Figure 4.

E141G-CaM leads to increased Ca_V1.2 persistent current and alters current inactivation without affecting peak current density in murine ventricular myocytes. (A) Representative tracings of persistent Ca_V1.2 current from Ca_V1.2+EV, Ca_V1.2+WT-CaM and Ca_V1.2+E141G-CaM determined from a holding potential of −90 mV to +30 mV with 500ms duration in TSA201 cells. (B) Group data showing Ca_V1.2 late current normalized to peak (%) for Ca_V1.2+EV, Ca_V1.2+WT-CaM, and Ca_V1.2+E141G-CaM in TSA201 cells. *P<0.05 vs.

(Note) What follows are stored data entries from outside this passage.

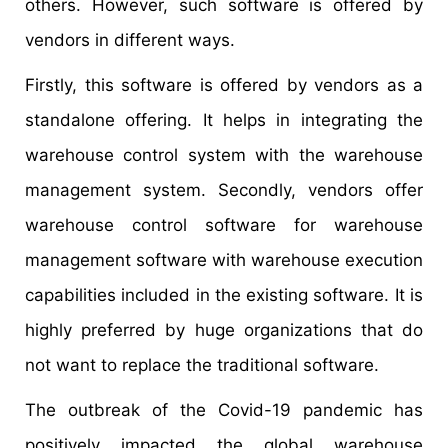
others. However, such software is offered by
vendors in different ways.
Firstly, this software is offered by vendors as a
standalone offering. It helps in integrating the
warehouse control system with the warehouse
management system. Secondly, vendors offer
warehouse control software for warehouse
management software with warehouse execution
capabilities included in the existing software. It is
highly preferred by huge organizations that do
not want to replace the traditional software.
The outbreak of the Covid-19 pandemic has
positively impacted the global warehouse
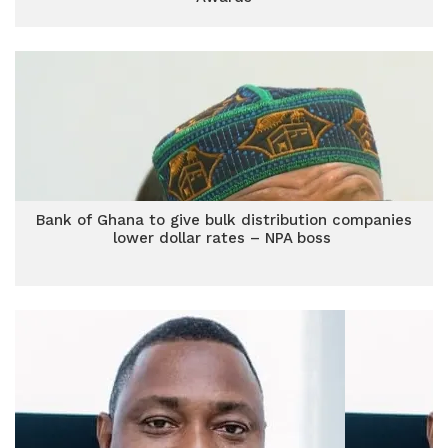
Bank of Ghana to give bulk distribution companies
lower dollar rates – NPA boss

Ca_V1.2+WT-CaM. (C) Representative examples of traces for each experimental group in murine ventricular myocytes. (D) Average current densities (pA/pF) obtained in cells dialyzed with WT- or E141G-CaM in murine ventricular myocytes. (E) Effect of E141G-CaM alone or mixed with 75% WT CaM on inactivation time constant of the Ca_V1.2 compared to WT-CaM in murine ventricular myocytes. Data are mean ± SD. (n=7 *P<0.05; †P<0.001 vs. WT-CaM. ^‡P<0.01 vs. E141G-CaM alone).